Stored data entries
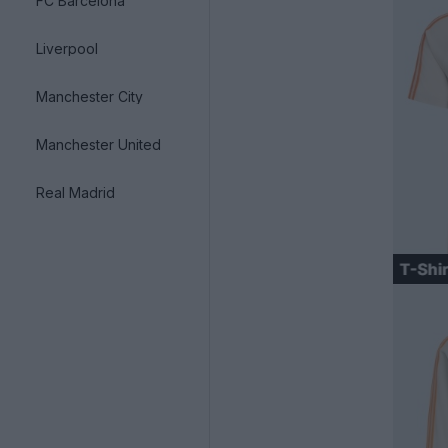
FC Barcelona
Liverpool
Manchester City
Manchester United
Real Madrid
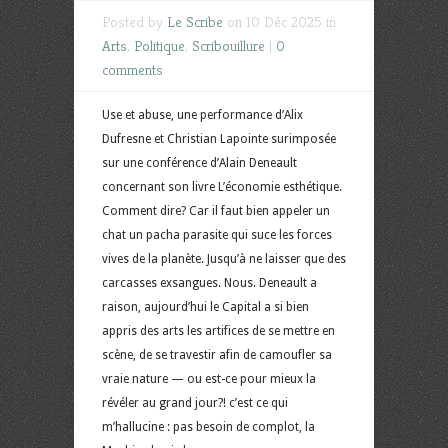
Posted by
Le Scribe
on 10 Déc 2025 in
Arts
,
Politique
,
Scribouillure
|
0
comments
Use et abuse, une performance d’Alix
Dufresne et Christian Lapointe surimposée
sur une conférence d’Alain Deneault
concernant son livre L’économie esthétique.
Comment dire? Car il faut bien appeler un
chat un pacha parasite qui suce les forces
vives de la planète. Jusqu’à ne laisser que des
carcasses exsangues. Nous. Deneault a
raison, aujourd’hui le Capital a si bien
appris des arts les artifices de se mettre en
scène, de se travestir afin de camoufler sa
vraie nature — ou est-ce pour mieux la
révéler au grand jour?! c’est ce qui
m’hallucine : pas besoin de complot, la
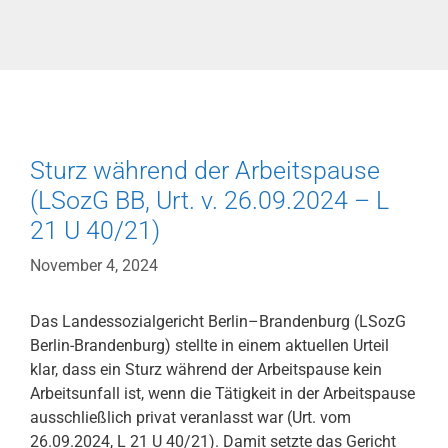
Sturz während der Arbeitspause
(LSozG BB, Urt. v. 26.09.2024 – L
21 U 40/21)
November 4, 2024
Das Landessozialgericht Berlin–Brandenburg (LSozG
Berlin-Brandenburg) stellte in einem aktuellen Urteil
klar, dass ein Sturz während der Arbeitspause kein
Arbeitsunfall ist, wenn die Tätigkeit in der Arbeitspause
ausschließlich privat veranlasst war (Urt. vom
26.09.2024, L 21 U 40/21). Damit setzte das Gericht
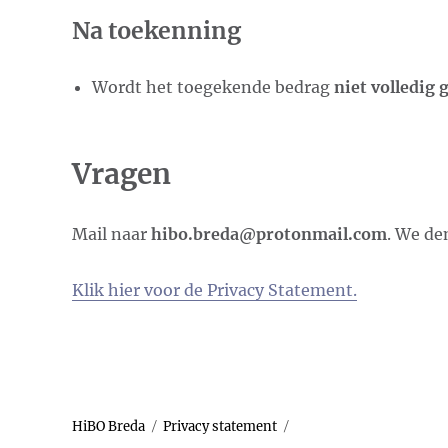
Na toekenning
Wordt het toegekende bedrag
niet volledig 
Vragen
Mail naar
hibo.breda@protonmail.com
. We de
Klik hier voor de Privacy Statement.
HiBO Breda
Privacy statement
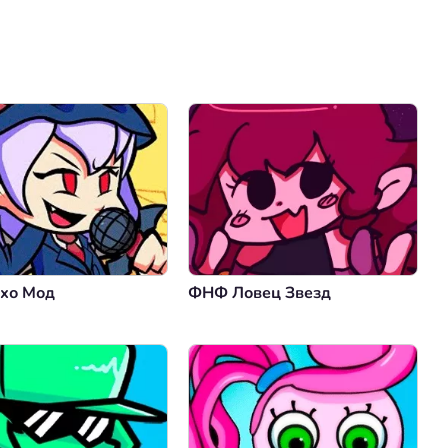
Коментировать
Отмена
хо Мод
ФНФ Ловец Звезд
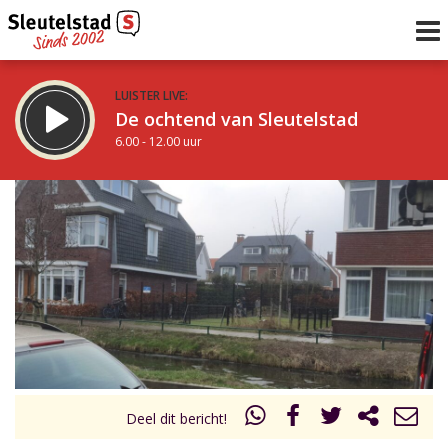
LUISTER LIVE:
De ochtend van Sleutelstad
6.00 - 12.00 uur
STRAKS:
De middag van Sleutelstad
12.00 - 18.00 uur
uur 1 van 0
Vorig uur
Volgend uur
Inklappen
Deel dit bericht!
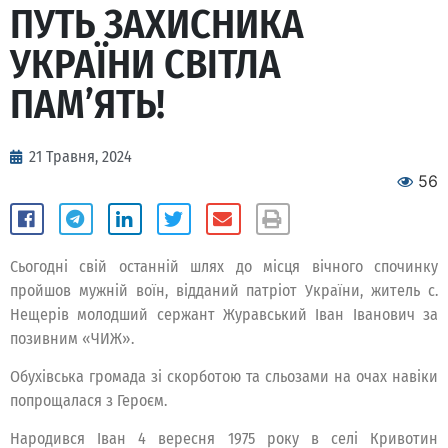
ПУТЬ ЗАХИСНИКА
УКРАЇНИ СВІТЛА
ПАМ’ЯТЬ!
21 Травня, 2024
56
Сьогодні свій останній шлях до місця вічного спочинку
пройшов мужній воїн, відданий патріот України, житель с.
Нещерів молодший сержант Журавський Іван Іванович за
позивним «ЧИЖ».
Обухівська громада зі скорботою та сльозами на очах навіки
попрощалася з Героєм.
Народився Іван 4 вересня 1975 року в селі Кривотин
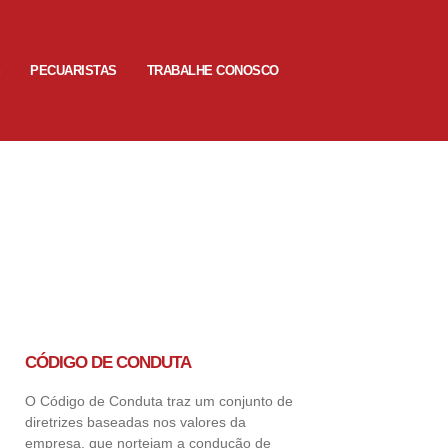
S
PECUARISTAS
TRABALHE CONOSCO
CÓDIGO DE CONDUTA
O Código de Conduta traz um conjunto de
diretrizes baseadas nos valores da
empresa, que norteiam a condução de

■ **What to work on**:
Restate the preceding entries in full, word for word, with the pictures removed.

■ **Output for this task**:
FC Barcelona
Liverpool
Manchester City
Manchester United
Real Madrid
Posted by
Le Scribe
on 10 Déc 2025 in
Arts
,
Politique
,
Scribouillure
|
0
comments
Use et abuse, une performance d’Alix
Dufresne et Christian Lapointe surimposée
sur une conférence d’Alain Deneault
concernant son livre L’économie esthétique.
Comment dire? Car il faut bien appeler un
chat un pacha parasite qui suce les forces
vives de la planète. Jusqu’à ne laisser que des
carcasses exsangues. Nous. Deneault a
raison, aujourd’hui le Capital a si bien
appris des arts les artifices de se mettre en
scène, de se travestir afin de camoufler sa
vraie nature — ou est-ce pour mieux la
révéler au grand jour?! c’est ce qui
m’hallucine : pas besoin de complot, la
Sturz während der Arbeitspause
(LSozG BB, Urt. v. 26.09.2024 – L
21 U 40/21)
November 4, 2024
Das Landessozialgericht Berlin–Brandenburg (LSozG
Berlin-Brandenburg) stellte in einem aktuellen Urteil
klar, dass ein Sturz während der Arbeitspause kein
Arbeitsunfall ist, wenn die Tätigkeit in der Arbeitspause
ausschließlich privat veranlasst war (Urt. vom
26.09.2024, L 21 U 40/21). Damit setzte das Gericht
Na toekenning
Wordt het toegekende bedrag
niet volledig 
Vragen
Mail naar
hibo.breda@protonmail.com
. We de
Klik hier voor de Privacy Statement.
HiBO Breda
Privacy statement
Коментировать
Отмена
хо Мод
ФНФ Ловец Звезд
LUISTER LIVE:
De ochtend van Sleutelstad
6.00 - 12.00 uur
STRAKS:
De middag van Sleutelstad
12.00 - 18.00 uur
uur 1 van 0
Vorig uur
Volgend uur
Inklappen
Deel dit bericht!
ПУТЬ ЗАХИСНИКА
УКРАЇНИ СВІТЛА
ПАМ’ЯТЬ!
21 Травня, 2024
56
Сьогодні свій останній шлях до місця вічного спочинку
пройшов мужній воїн, відданий патріот України, житель с.
Нещерів молодший сержант Журавський Іван Іванович за
позивним «ЧИЖ».
Обухівська громада зі скорботою та сльозами на очах навіки
попрощалася з Героєм.
Народився Іван 4 вересня 1975 року в селі Кривотин
S
PECUARISTAS
TRABALHE CONOSCO
CÓDIGO DE CONDUTA
O Código de Conduta traz um conjunto de
diretrizes baseadas nos valores da
empresa, que norteiam a condução de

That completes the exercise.